A letter from Revd Will Gibbs for the Redbourn Common Round
I wonder if you were one of those people who decided not to take your Christmas lights down this year but to keep them in place and lit-up during January.
There were quite a few people around the village who thought this might give some cheer and encouragement through the period after Christmas which is always a bit gloomy and difficult, and especially so this year with Covid and the third national lockdown.
Normally, people tend to take their Christmas decorations down after Epiphany, on Twelfth Night. We took the church Christmas trees down then which had looked so magnificent inside and outside the church through the festive period and, of course, we’re still sweeping up the pine needles now!
But we always keep the crib up in church until the end of January or the beginning of February. So, if you are someone who did keep their lights up, then you’re not wrong! For actually the season of Christmas lasts for 40 days right through until the 2 February. So, we can continue to enjoy the lights and the decorations, and even sending cards (if you missed the post!) until then.
The shops would have us believe that Christmas starts in September and ends on 24 December as they close the shop doors and pull down the shutters, ready to open again on Boxing Day at dawn with the sales. The Radio Times would have us believe that Christmas ends when their famous festive double issue finishes in early January and we drag ourselves off the sofa and away from the television repeats and back to school or work. Folk tradition, and a famous carol, suggest that there are twelve days of celebrating and then we pack everything away in the loft and move on.
But actually, we keep celebrating Christmas, and then the Epiphany season, right through until early February when we reflect on an amazing passage of the Bible found in Luke chapter 2. In this story the forty-day old baby Jesus is taken by Mary and Joseph to the Temple, in accordance with Jewish custom, and presented in thanksgiving and in prayer to God.

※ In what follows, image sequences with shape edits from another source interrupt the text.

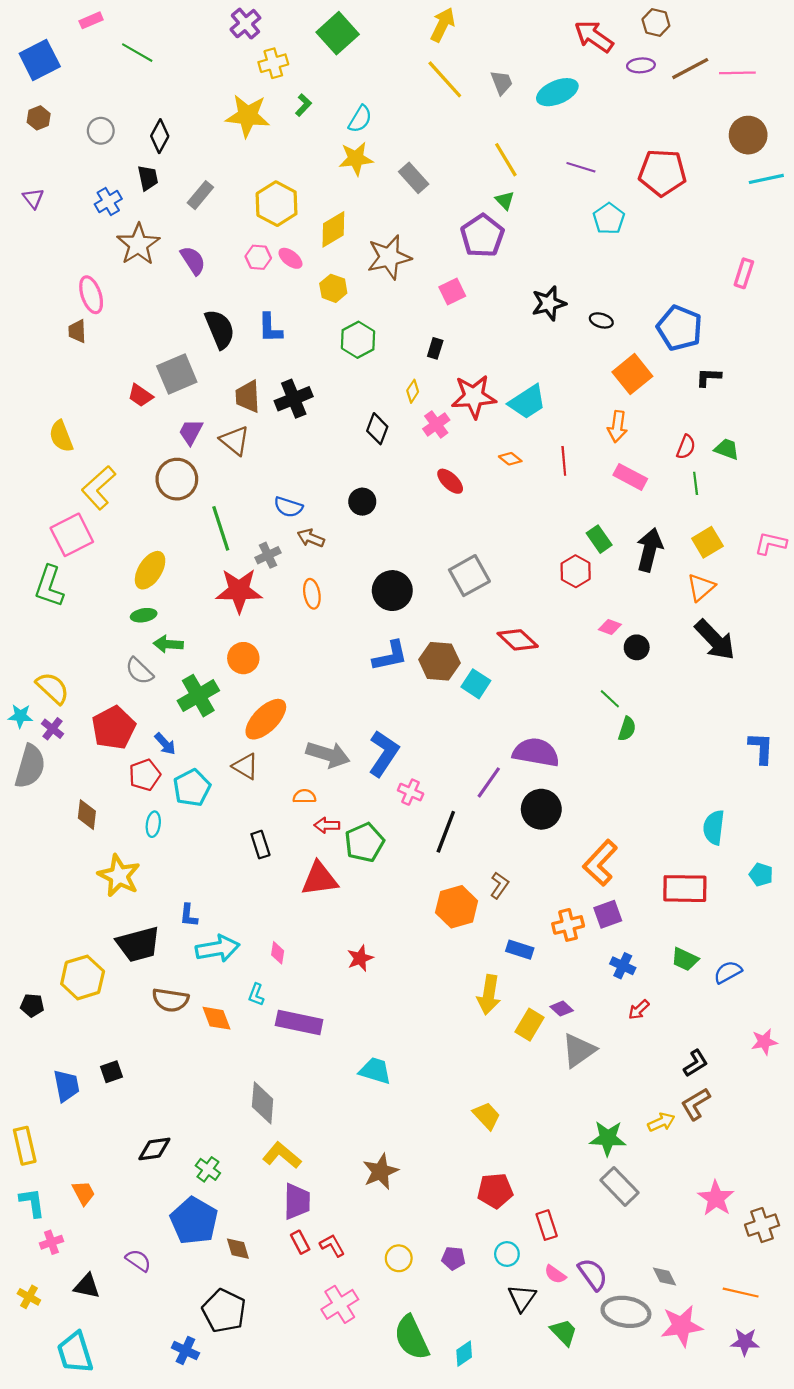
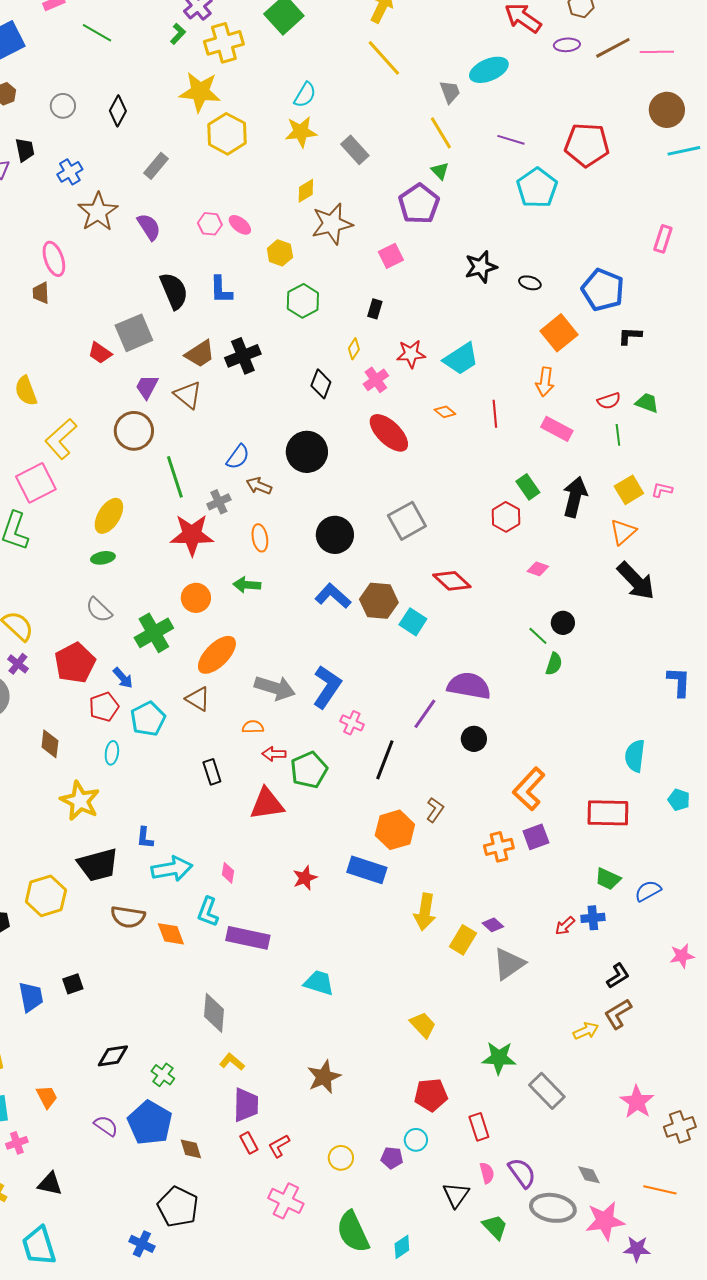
yellow cross: (273, 63) -> (224, 43), size x1.4
gray trapezoid: (502, 83) -> (450, 92), moved
green L-shape: (303, 105) -> (178, 34), moved
black trapezoid: (148, 178) -> (25, 150), moved
yellow hexagon: (277, 204) -> (227, 134), moved
cyan pentagon: (609, 219) -> (537, 188), size x1.4
yellow diamond: (333, 229) -> (306, 191), moved, size x0.7
brown trapezoid: (248, 397) -> (200, 354), turned -120
red star: (474, 397) -> (411, 354), size x0.7
red semicircle: (686, 447) -> (609, 401), turned 50
red ellipse: (450, 481) -> (389, 433), size x1.6
black circle: (362, 502) -> (307, 452), size x1.6
blue semicircle: (288, 507) -> (238, 457), turned -72
pink L-shape: (771, 543) -> (662, 490), moved, size x0.7
green arrow: (168, 644) -> (247, 585), moved
black circle: (637, 647) -> (563, 623), moved
blue L-shape: (390, 656) -> (333, 596), turned -126
black circle: (541, 809) -> (474, 739), size x0.7
blue rectangle: (520, 950) -> (367, 870), moved, size x1.5
blue cross: (623, 966) -> (593, 918), moved, turned -30
cyan L-shape: (256, 995) -> (208, 912), size x1.4
green star: (608, 1138) -> (499, 1058), moved
yellow L-shape: (282, 1155) -> (232, 1062), size x0.7
red L-shape: (332, 1245) -> (279, 1146), turned -90
cyan circle: (507, 1254) -> (416, 1140), moved
purple semicircle: (138, 1260) -> (106, 1126), moved
pink semicircle: (555, 1274) -> (487, 1173), turned -140
pink cross: (340, 1304) -> (286, 1201), turned -32
purple star: (745, 1342) -> (637, 1249), moved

And as they come into the Temple to do this, we’re told of two characters whom they encounter – Simeon and Anna. Both are elderly and it seems both have been waiting patiently for a long time for this moment. Simeon had been promised that he would not die before he set eyes on the long-awaited Messiah.
And in this seemingly normal little baby, he recognises something far more – that this is the Light that the world has been waiting for. Simeon and Anna had been waiting faithfully, patiently and prayerfully for this moment for such a long time and then they experience it and their joy is unbounded.
I think it is a wonderful story about waiting expectantly, praying fervently, of being open to recognise the presence of God in something surprising and seemingly ordinary, and then of responding with great joy and thankfulness. It is such a helpful story for our times.
At this time of year, each day, the light is bit brighter and the lasts a little longer and we move ever so slowly through the month and towards the promise of Spring and warmer days.
Each day, we hear of more people having the vaccinations and the hope that this brings. Each day, it feels as if we’re just that tiny little bit closer to some light at the end of the tunnel.
Sadly, the nature of something like a pandemic means that we’re never going to have a definitive moment when we can suddenly say it’s all over. There’s never going to be a truce declared one day that marks the end of this war we’ve been waging against the virus.
It won’t be possible to say that one day the virus was still here and then we awake the next day and it has gone. But we can see a way forward and there is light ahead that brings hope, relief and joy.
Until then, inspired by Simeone and Anna’s example, I hope we will keep fixed on that, continuing to be faithful to all that is being asked of us, remaining patient, quietly longing and praying for that day to come.
For when it does, our joy, like theirs, will be out of this world.